The right answer depends on which failure is more expensive in your system.
The Decision Table
Outputs: STOP = refuse to run | DEGRADE = reduced response, queue, or last-known-good
| Question | If “Yes” | If “No” |
|---|---|---|
| Does the action have irreversible side effects? | STOP (fail closed) | DEGRADE |
| Is a wrong result worse than no result? | STOP | DEGRADE |
| Can you reconcile later with an audit trail? | DEGRADE | STOP likely |
| Can you clearly label “stale” as stale? | DEGRADE | STOP likely |
| Is this trust, money, or compliance sensitive? | STOP | DEGRADE |
The Rule of Thumb
If you cannot undo it, cannot reconcile it, and cannot clearly communicate uncertainty, then you should not run it.
Concrete Examples
STOP (Fail Closed)
- Payments: Charging a card when the ledger or fraud check is unreliable.

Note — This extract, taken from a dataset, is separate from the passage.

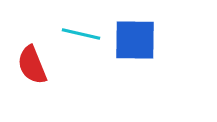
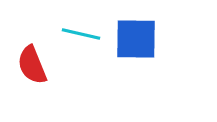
blue square: moved 1 px right, 1 px up
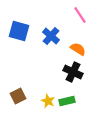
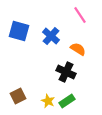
black cross: moved 7 px left
green rectangle: rotated 21 degrees counterclockwise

- Security: Granting access when identity or authorization checks are flaky.
- Messaging: Sending emails, webhooks, or orders when you cannot safely dedupe.
- State Mutation: Writing state when you might create a “partial truth” that looks complete.
DEGRADE (Keep Serving)
- Read-Heavy UI: Showing “last-known-good” data with an explicit “Data delayed” indicator.

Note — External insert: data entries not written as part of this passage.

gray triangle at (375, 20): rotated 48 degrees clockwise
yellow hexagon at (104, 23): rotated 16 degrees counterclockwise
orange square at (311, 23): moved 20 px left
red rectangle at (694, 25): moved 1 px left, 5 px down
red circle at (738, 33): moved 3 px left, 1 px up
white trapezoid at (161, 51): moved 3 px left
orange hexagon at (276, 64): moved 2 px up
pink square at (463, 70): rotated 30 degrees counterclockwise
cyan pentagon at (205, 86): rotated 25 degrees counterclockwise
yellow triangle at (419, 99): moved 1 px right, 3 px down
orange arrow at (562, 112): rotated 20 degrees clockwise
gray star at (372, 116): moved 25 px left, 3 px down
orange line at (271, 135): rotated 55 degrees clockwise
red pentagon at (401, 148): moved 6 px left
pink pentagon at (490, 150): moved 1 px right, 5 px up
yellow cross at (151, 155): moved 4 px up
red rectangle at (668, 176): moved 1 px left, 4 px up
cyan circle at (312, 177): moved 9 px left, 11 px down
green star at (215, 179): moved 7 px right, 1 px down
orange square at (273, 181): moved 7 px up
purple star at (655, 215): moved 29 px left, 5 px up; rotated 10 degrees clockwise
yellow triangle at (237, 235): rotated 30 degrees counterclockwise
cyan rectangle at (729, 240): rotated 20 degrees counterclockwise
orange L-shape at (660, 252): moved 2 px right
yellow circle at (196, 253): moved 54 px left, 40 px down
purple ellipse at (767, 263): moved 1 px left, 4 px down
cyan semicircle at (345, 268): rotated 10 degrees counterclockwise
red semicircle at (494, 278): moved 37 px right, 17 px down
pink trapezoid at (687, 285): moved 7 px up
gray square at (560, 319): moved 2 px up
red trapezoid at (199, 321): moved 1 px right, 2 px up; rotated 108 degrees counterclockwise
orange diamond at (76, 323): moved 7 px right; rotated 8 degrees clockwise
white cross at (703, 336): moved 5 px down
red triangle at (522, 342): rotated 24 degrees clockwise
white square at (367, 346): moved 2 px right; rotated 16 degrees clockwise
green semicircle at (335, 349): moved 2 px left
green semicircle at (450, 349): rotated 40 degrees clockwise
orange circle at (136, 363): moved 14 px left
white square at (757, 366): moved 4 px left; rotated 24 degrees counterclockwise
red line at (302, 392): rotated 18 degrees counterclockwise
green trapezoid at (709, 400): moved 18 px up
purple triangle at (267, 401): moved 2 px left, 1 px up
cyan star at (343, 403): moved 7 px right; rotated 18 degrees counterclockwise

- Analytics: Non-critical tracking that can lag without misleading business decisions.
- Async Tasks: Queueing work that is safe to process once dependencies recover.
- Optional Features: Disabling non-essential UI components to preserve the core experience.
The Hidden Requirement: Honesty
Degrade only works if the system is honest. Stale data that masquerades as fresh is often more dangerous than downtime, because it produces confident decisions on bad inputs.
Choosing to DEGRADE vs. STOP isn’t just an infrastructure pattern—it’s a product decision. You are deciding what kind of “wrong” you are willing to ship.